[EXERCISE]:
An exact copy of every record, without the pictures, is what should come back.

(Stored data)
┌────────

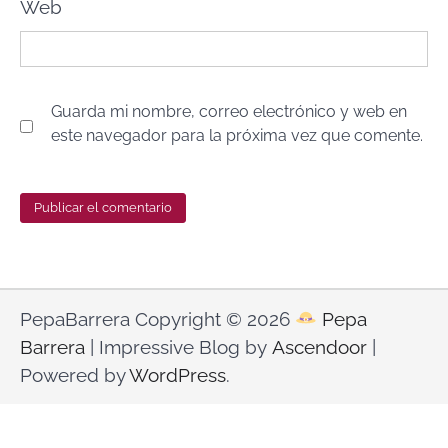
Web
Guarda mi nombre, correo electrónico y web en
este navegador para la próxima vez que comente.
PepaBarrera Copyright © 2026
Pepa
Barrera
| Impressive Blog by
Ascendoor
|
Powered by
WordPress
.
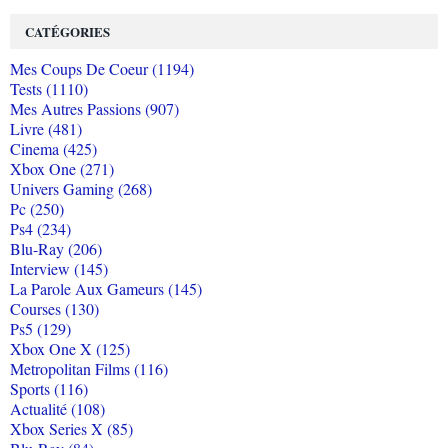
CATÉGORIES
Mes Coups De Coeur (1194)
Tests (1110)
Mes Autres Passions (907)
Livre (481)
Cinema (425)
Xbox One (271)
Univers Gaming (268)
Pc (250)
Ps4 (234)
Blu-Ray (206)
Interview (145)
La Parole Aux Gameurs (145)
Courses (130)
Ps5 (129)
Xbox One X (125)
Metropolitan Films (116)
Sports (116)
Actualité (108)
Xbox Series X (85)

└────────

[OUTPUT OF THE EXERCISE]:
Web
Guarda mi nombre, correo electrónico y web en
este navegador para la próxima vez que comente.
PepaBarrera Copyright © 2026
Pepa
Barrera
| Impressive Blog by
Ascendoor
|
Powered by
WordPress
.
CATÉGORIES
Mes Coups De Coeur (1194)
Tests (1110)
Mes Autres Passions (907)
Livre (481)
Cinema (425)
Xbox One (271)
Univers Gaming (268)
Pc (250)
Ps4 (234)
Blu-Ray (206)
Interview (145)
La Parole Aux Gameurs (145)
Courses (130)
Ps5 (129)
Xbox One X (125)
Metropolitan Films (116)
Sports (116)
Actualité (108)
Xbox Series X (85)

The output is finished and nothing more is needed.